Великолепное бельканто этого северного уникума легко выдерживало сравнение с голосами корифеев итальянской оперы. Даже когда она выступала в Париже, Милане или Неаполе, она чувствовала себя целиком связанной с германо-англосаксонской культурой. От природы ее голос был создан скорее для драматического, чем для колоратурного пения. Тем большее очарование он приобрел, когда она усвоила изящество искрящегося стаккато и простейшую колоратуру — о ее трелях заговорили как о непревзойденных, а выдержанные пограничные звуки обрели силу. Диапазон ее звонкого, как серебро, сопрано простирался от си бемоль малой октавы до соль мажор третьей октавы. После долгих упражнений она избавилась от хрипотцы, поначалу проявлявшейся в средней позиции. Стремясь к техническому совершенству, Женни Линд не жалела себя: чтобы научиться легко и чисто брать верхнее ре на гласную «и», для женского голоса особенно сложную, она по нескольку часов повторяла одно единственное слово из партии Нормы «zersplittere». Даже в пору творческой зрелости Линд регулярно пела упражнения по утрам перед каждым выступлением.

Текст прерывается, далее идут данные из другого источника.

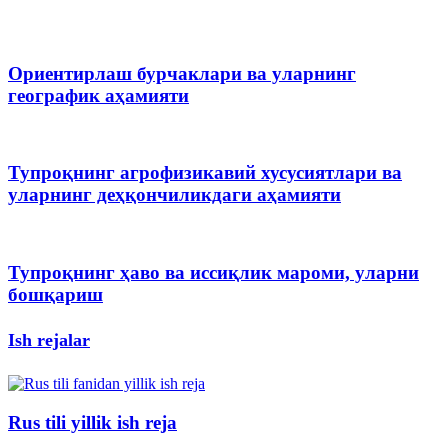
Ориентирлаш бурчаклари ва уларнинг
географик аҳамияти
Тупроқнинг агрофизикавий хусусиятлари ва
уларнинг деҳқончиликдаги аҳамияти
Тупроқнинг ҳаво ва иссиқлик мароми, уларни
бошқариш
Ish rejalar
Rus tili yillik ish reja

В колоратурных партиях ее богатого репертуара — за свою короткую сценическую карьеру она исполнила 30 ролей — она щедро пользовалась привилегиями примадонн того времени, внося изменения по своему вкусу. Сохранились записи каденций и фиоритур самых знаменитых ее арий, которые свидетельствуют о вкусе и безукоризненном владении голосом. Зато в операх Моцарта Линд педантично верна оригиналу. В арии Донны Анны из «Дон Жуана» по ее настоянию большую часть проговариваемых диалогов заменил первоначальный речитатив, а финальная сцена, которую, следуя принципам псевдоромантизма, обыкновенно убирали, исполнялась с точностью до ноты. В ораториях Генделя и Мендельсона или в песнях ей даже в голову не приходило произвольно изменить хотя бы ноту.
Благоговение перед музыкантами проистекало из глубокой веры в то, что искусство свято. Какой маленькой, какой презренной чувствовала себя эта прославленная певица перед нарисованным в ее воображении идеалом! Чем больше она умела и знала, тем большую неуверенность чувствовала перед выходом к новой публике, и не раз верные друзья вынуждены были прибегать к всевозможным уловкам, чтобы убедить ее выйти на сцену.

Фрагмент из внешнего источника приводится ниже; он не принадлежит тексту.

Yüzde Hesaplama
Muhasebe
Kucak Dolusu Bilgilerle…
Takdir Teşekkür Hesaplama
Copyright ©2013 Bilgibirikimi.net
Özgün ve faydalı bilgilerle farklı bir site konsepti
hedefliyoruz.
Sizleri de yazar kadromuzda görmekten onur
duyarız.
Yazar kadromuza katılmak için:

Жизненный путь самой состоятельной после Патти певицы XIX века начинался в крайней нищете. Она родилась 6 октября 1820 года в Стокгольме. Отец ее, мелкий бухгалтер, зарабатывавший недостаточно денег, чтобы прокормить семью, и мать, рано узнавшая тягость невзгод, не ладили друг с другом — они отдали ребенка родственникам. Кто-то услышал пение девятилетней малышки и обратил на нее внимание придворного секретаря и учителя пения Королевского театра. Так Женни получила государственную стипендию и начала учиться. Но прежде пришлось еще преодолеть сопротивление матери, недалекой женщины, от которой Женни и унаследовала отвращение к театру.
После обычных детский ролей в семнадцать лет она спела Агату в «Вольном стрелке» Вебера. Этот вечер стал днем рождения новой актрисы. Любопытно, с какой религиозной серьезностью в течение всей жизни вспоминала она свой первый успех: каждый год, 7 марта, она просила близких молиться за нее. Вскоре она превратилась в любимицу Стокгольма, в последующие три года — всей Скандинавии. К себе юная Линд относилась достаточно самокритично и не придавала успеху особого значения — ведь образцов для сравнения у местной публики было не много. Она пела даже итальянские партии, не имея никакого представления об итальянской технике пения. Преисполненная неистребимой жаждой знаний, она собрала сбережения и отправилась в Париж: к Мануэлю Гарсиа-младшему, самому знаменитому мастеру итальянской школы. По рекомендации шведской королевы Дезире, ей было разрешено показать свое умение. Приговор маэстро бы столь же краток, сколь безнадежен: «Мадемуазель, у Вас совсем нет голоса».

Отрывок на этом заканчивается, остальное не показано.